Every entry must come back exactly as it was given.

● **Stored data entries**
--- START ---
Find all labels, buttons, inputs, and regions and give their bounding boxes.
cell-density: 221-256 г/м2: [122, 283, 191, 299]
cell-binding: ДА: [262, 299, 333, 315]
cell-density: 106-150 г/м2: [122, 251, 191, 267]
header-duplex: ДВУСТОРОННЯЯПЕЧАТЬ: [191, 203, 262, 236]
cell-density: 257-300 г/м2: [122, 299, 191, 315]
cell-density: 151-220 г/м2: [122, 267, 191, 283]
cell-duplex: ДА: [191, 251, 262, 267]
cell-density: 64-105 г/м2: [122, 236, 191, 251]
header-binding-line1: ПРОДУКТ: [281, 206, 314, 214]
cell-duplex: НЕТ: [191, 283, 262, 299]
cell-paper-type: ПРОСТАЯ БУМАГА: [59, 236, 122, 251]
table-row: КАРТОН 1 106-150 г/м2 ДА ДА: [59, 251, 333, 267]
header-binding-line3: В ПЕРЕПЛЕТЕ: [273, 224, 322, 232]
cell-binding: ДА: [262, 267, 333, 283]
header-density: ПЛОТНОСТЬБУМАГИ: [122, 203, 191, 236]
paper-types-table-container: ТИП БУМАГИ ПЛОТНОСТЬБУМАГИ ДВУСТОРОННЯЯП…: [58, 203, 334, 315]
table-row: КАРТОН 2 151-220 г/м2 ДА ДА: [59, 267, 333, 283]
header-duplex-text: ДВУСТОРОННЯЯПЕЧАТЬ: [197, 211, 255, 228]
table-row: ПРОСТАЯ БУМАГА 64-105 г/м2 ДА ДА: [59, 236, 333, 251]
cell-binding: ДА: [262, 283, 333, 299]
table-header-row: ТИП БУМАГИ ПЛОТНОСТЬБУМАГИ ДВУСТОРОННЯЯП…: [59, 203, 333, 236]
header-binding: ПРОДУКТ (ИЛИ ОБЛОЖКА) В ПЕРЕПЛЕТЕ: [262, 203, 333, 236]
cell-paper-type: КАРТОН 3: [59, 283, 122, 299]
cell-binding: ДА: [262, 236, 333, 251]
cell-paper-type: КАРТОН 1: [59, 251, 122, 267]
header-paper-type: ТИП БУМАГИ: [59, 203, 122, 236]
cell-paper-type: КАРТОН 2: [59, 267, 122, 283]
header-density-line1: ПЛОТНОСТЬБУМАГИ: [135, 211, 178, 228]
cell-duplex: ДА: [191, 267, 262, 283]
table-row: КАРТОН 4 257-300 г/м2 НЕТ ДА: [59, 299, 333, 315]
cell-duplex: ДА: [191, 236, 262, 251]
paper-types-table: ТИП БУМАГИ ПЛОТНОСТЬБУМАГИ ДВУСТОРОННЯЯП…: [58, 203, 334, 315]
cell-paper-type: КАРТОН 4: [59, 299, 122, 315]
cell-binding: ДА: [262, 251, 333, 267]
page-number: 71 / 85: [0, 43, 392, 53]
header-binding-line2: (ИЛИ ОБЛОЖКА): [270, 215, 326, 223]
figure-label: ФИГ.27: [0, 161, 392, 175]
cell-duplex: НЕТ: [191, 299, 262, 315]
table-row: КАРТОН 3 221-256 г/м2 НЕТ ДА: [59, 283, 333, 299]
--- END ---
● **Result of this exercise**
Find all labels, buttons, inputs, and regions and give their bounding boxes.
cell-density: 221-256 г/м2: [122, 283, 191, 299]
cell-binding: ДА: [262, 299, 333, 315]
cell-density: 106-150 г/м2: [122, 251, 191, 267]
header-duplex: ДВУСТОРОННЯЯПЕЧАТЬ: [191, 203, 262, 236]
cell-density: 257-300 г/м2: [122, 299, 191, 315]
cell-density: 151-220 г/м2: [122, 267, 191, 283]
cell-duplex: ДА: [191, 251, 262, 267]
cell-density: 64-105 г/м2: [122, 236, 191, 251]
header-binding-line1: ПРОДУКТ: [281, 206, 314, 214]
cell-duplex: НЕТ: [191, 283, 262, 299]
cell-paper-type: ПРОСТАЯ БУМАГА: [59, 236, 122, 251]
table-row: КАРТОН 1 106-150 г/м2 ДА ДА: [59, 251, 333, 267]
header-binding-line3: В ПЕРЕПЛЕТЕ: [273, 224, 322, 232]
cell-binding: ДА: [262, 267, 333, 283]
header-density: ПЛОТНОСТЬБУМАГИ: [122, 203, 191, 236]
paper-types-table-container: ТИП БУМАГИ ПЛОТНОСТЬБУМАГИ ДВУСТОРОННЯЯП…: [58, 203, 334, 315]
table-row: КАРТОН 2 151-220 г/м2 ДА ДА: [59, 267, 333, 283]
header-duplex-text: ДВУСТОРОННЯЯПЕЧАТЬ: [197, 211, 255, 228]
table-row: ПРОСТАЯ БУМАГА 64-105 г/м2 ДА ДА: [59, 236, 333, 251]
cell-binding: ДА: [262, 283, 333, 299]
table-header-row: ТИП БУМАГИ ПЛОТНОСТЬБУМАГИ ДВУСТОРОННЯЯП…: [59, 203, 333, 236]
header-binding: ПРОДУКТ (ИЛИ ОБЛОЖКА) В ПЕРЕПЛЕТЕ: [262, 203, 333, 236]
cell-paper-type: КАРТОН 3: [59, 283, 122, 299]
cell-binding: ДА: [262, 236, 333, 251]
cell-paper-type: КАРТОН 1: [59, 251, 122, 267]
header-paper-type: ТИП БУМАГИ: [59, 203, 122, 236]
cell-paper-type: КАРТОН 2: [59, 267, 122, 283]
header-density-line1: ПЛОТНОСТЬБУМАГИ: [135, 211, 178, 228]
cell-duplex: ДА: [191, 267, 262, 283]
table-row: КАРТОН 4 257-300 г/м2 НЕТ ДА: [59, 299, 333, 315]
cell-duplex: ДА: [191, 236, 262, 251]
paper-types-table: ТИП БУМАГИ ПЛОТНОСТЬБУМАГИ ДВУСТОРОННЯЯП…: [58, 203, 334, 315]
cell-paper-type: КАРТОН 4: [59, 299, 122, 315]
cell-binding: ДА: [262, 251, 333, 267]
page-number: 71 / 85: [0, 43, 392, 53]
header-binding-line2: (ИЛИ ОБЛОЖКА): [270, 215, 326, 223]
figure-label: ФИГ.27: [0, 161, 392, 175]
cell-duplex: НЕТ: [191, 299, 262, 315]
table-row: КАРТОН 3 221-256 г/м2 НЕТ ДА: [59, 283, 333, 299]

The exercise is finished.